Ensino, porquê?

Eu não escolhi ser formador nem docente. Foi a vida que me proporcionou esta maravilhosa experiência de passar conhecimento.

Após uma vida lidando com os problemas informáticos aos 34 anos resolvi inscrever-me no acesso ao ensino superior pelo programa “maiores de 23”. Fui um pouco “picado” por um primo que, também com trinta e muitos, tinha terminado a sua formação no ensino superior. Isso, e a vontade de perceber o que de fato sabia.
Duas vagas deixam pouca esperança, mas a vontade foi preponderante no sucesso! Consegui uma das duas vagas e lá fui de “mochila às costas”. Foi um orgulho enorme pertencer aquela que, sem saber ainda, seria a minha casa por uns bons quase 10 anos: o Instituto Politécnico de Beja – Escola Superior de Tecnologia e Gestão (ESTIG).

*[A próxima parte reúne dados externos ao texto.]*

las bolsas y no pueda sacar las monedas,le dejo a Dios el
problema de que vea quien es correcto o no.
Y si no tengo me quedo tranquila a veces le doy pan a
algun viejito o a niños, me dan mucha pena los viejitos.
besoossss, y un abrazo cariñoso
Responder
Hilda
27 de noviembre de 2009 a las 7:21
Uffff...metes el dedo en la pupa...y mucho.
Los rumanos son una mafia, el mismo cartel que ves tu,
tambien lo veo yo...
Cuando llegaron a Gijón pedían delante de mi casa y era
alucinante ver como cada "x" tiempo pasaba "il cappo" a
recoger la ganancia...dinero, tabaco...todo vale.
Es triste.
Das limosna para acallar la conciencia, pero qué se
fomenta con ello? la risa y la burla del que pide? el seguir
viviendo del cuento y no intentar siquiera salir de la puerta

Trabalhando no meu comércio até uns minutos antes das 19:00h e entrando a essa mesma hora na universidade, assim foi a minha rotina durante três anos.
Tive vários aliados nesta guerra:
   • A experiência empírica dos quinze anos a lidar com a informática a nível profissional;
   • A maturidade que a idade nos proporciona;
   • O enorme orgulho e sentimento de pertença numa instituição de ensino superior;
   • Perseverança em atingir os objetivos traçados;
   • Capacidade de planeamento e alguns métodos de trabalho;
   • Entre outras;
Foram três anos que me abriram os horizontes. Tive os meus “tête-à-tête” com alguns docentes e colegas, mas aos poucos conquistei-os com os resultados. A minha pontualidade e respeito pelos prazos estipulados fizeram-me tomar algumas posições de força. Aos poucos os a forma como os docentes me olhavam era diferente. Deixei de ser o aluno número 11405 e ganhei a honra de ser “o Geraldo”.

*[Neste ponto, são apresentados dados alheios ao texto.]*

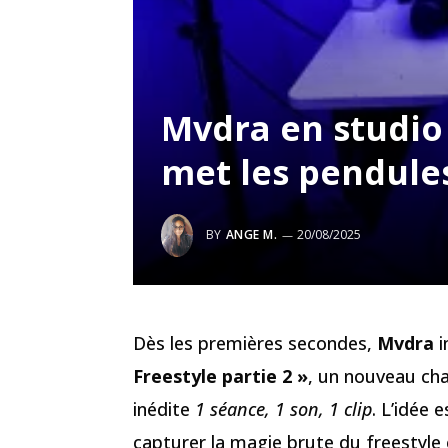
Mvdra en studio :
met les pendules
BY
ANGE M.
20/08/2025
Dès les premières secondes,
Mvdra
i
Freestyle partie 2 »
, un nouveau cha
inédite
1 séance, 1 son, 1 clip
. L’idée 
capturer la magie brute du freestyle 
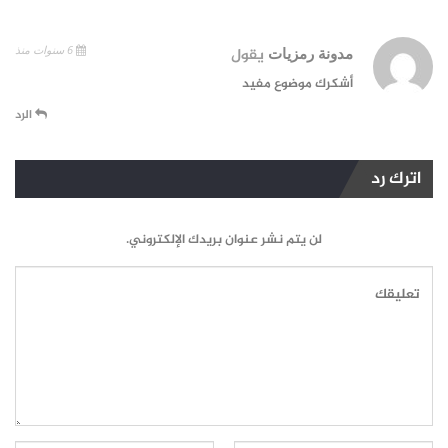
6 سنوات منذ
مدونة رمزيات
يقول
أشكرك موضوع مفيد
الرد
اترك رد
لن يتم نشر عنوان بريدك الإلكتروني.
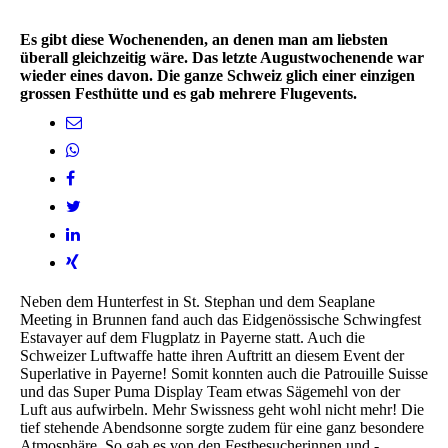
Es gibt diese Wochenenden, an denen man am liebsten
überall gleichzeitig wäre. Das letzte Augustwochenende war
wieder eines davon. Die ganze Schweiz glich einer einzigen
grossen Festhütte und es gab mehrere Flugevents.
Neben dem Hunterfest in St. Stephan und dem Seaplane
Meeting in Brunnen fand auch das Eidgenössische Schwingfest
Estavayer auf dem Flugplatz in Payerne statt. Auch die
Schweizer Luftwaffe hatte ihren Auftritt an diesem Event der
Superlative in Payerne! Somit konnten auch die Patrouille Suisse
und das Super Puma Display Team etwas Sägemehl von der
Luft aus aufwirbeln. Mehr Swissness geht wohl nicht mehr! Die
tief stehende Abendsonne sorgte zudem für eine ganz besondere
Atmosphäre. So gab es von den Festbesucherinnen und -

Passado um ano eis que surge um “convite” para me inscrever no Mestrado de Engenharia de Segurança Informática. Lá coloquie a mochila às costas mais dois aos e terminei a parte curricular do mestrado sem qualquer dificuldade. Tenho a dissertação para sair até ao momento.
Após o mestrado tive a grande honra de ser convidado para lecionar em dois cTesp’s:
   • Redes e Sistemas informáticos;
   • Eletrónica e Computadores;
No de redes dei configuração de sistemas CISCO e protocolos de comunicações. No de eletrónica dei programação em microcontroladores.
No segundo ano tive uma honra e desafio ainda maior: dar algumas unidades no curso de Engenharia Informática, o meu curso. Lecionei uma cadeira de Bases de Dados e outra de Microprocessadores. Foi um desafio muito grande, mas que em muito me enriqueceu como profissional e mais ainda como ser humano.
Não podia deixar de referir que fiz bons amigos entre os meus docentes que depois viraram “colegas” mas que nunca os consegui como tal. Sempre foram e serão os “meus professores”. Muito lhes devo a eles. Não só pela confiança e por acreditarem nas minhas capacidades, mas também pela ajuda e partilha de conhecimento sempre que necessitei.
E assim cheguei e me mantenho nesta bonita e rica profissão: a formação!